Hey everyone. Im a honda owner with a 96 accord with a prelude engine and nitrous. Im now thinking of taking on a nissan project. Things is that I dont know much about them and which engines to swap or fit in which cars. I was thinking of going with the skyline engine, but not sure which cars it fits in. Could you guys please let me know which models cars were made in which years and which engines fit. I was thinking of getting a cheap 240 or similar. This is just going to be my project. Also can you make a recommendation on an engine and tell me which engine has the best aftermarket support?

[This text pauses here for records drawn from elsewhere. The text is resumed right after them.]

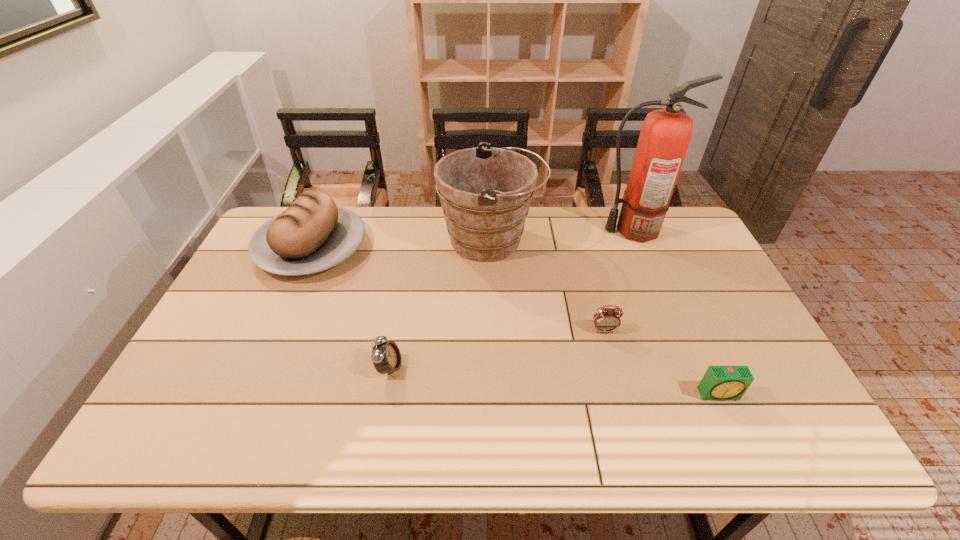 The height and width of the screenshot is (540, 960). I want to click on fire extinguisher, so click(x=665, y=135).

Locate an element on the screen. The height and width of the screenshot is (540, 960). the third object from left to right is located at coordinates (485, 192).

Where is `the second tallest object`? The image size is (960, 540). the second tallest object is located at coordinates (485, 192).

I want to click on bread, so click(313, 234).

Where is `the fourth shortest object`? the fourth shortest object is located at coordinates (313, 234).

Where is `the second farthest alarm clock`? the second farthest alarm clock is located at coordinates (386, 356).

Find the location of a particular element. the fifth object from right to left is located at coordinates 386,356.

Locate an element on the screen. The height and width of the screenshot is (540, 960). the second alarm clock from right to left is located at coordinates (605, 320).

The image size is (960, 540). Find the location of `the fourth farthest object`. the fourth farthest object is located at coordinates (605, 320).

Locate an element on the screen. This screenshot has width=960, height=540. the nearest alarm clock is located at coordinates (720, 383).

Just general information on the engine codes and which cars it came or comes it will help a lot.

Thanks everyone.


----------



## LIUSPEED (May 29, 2002)

SR20DET would fit.. from the Silivias in japan.


----------



## sentra94xe (May 6, 2002)

http://www.freshalloy.com/site/features/tech/engines/home.shtml


----------



## Guest (Mar 29, 2003)

That was a very helpful link, thank you. Now how can I find out what engines fit into which cars? Also, where is a good place to get Nissan engines? I only know where to get honda engines.

Thanks again


----------



## JustMe (Jan 24, 2003)

RB25DET (R33 skyline engine) will fit in a S13 240SX with very little modification. Check out Nights post here and his website for infor on ordering clips and such 

http://www.nissanforums.com/showthread.php?s=&threadid=8979

The RB26DETT (R34 Skyline engine *should* also fit tho I have yet to see anyone try it). Liu is also right the SR20DET will fit right in as well as the japanese 240SX (known as the 180SX in hatch form and Silvia in Coupe trim) come stock with that motor.


----------



## hondakillerZX (Aug 16, 2004)

would the rb26dett drop into a 1987 300zx


----------



## Drift Machine (Aug 22, 2004)

Pssh why would you want to get rid of a perfectly designed engine? The KA rules!


----------



## sentra97gxe (Mar 17, 2004)

hondakillerZX said:


> would the rb26dett drop into a 1987 300zx


simple answer, if you can afford it yes. they put a man on the moon so a motor swap is possible. Now as for cost and difficulty, thats a different story


----------



## Harris (Nov 11, 2002)

hondakillerZX said:


> would the rb26dett drop into a 1987 300zx


----------



## hondakillerZX (Aug 16, 2004)

that is one of the sickest 300zx's ive ever seen. whos is that.oh yeah, and if i ever got enough money to drop a rb26dett , would i have to convert to 4wd or could i stay rwd.


----------



## Harris (Nov 11, 2002)

hondakillerZX said:


> if i ever got enough money to drop a rb26dett , would i have to convert to 4wd or could i stay rwd.



Use the RB25DET tranny so you could stay RWD. And I don't know who's Z that is.


----------



## bahearn (Jul 15, 2002)

Shoot, with enough money, time and imagination you could stuff a Q45 V-8 in a 240SX. Be *REALLY* different and put it under the rear hatch.


----------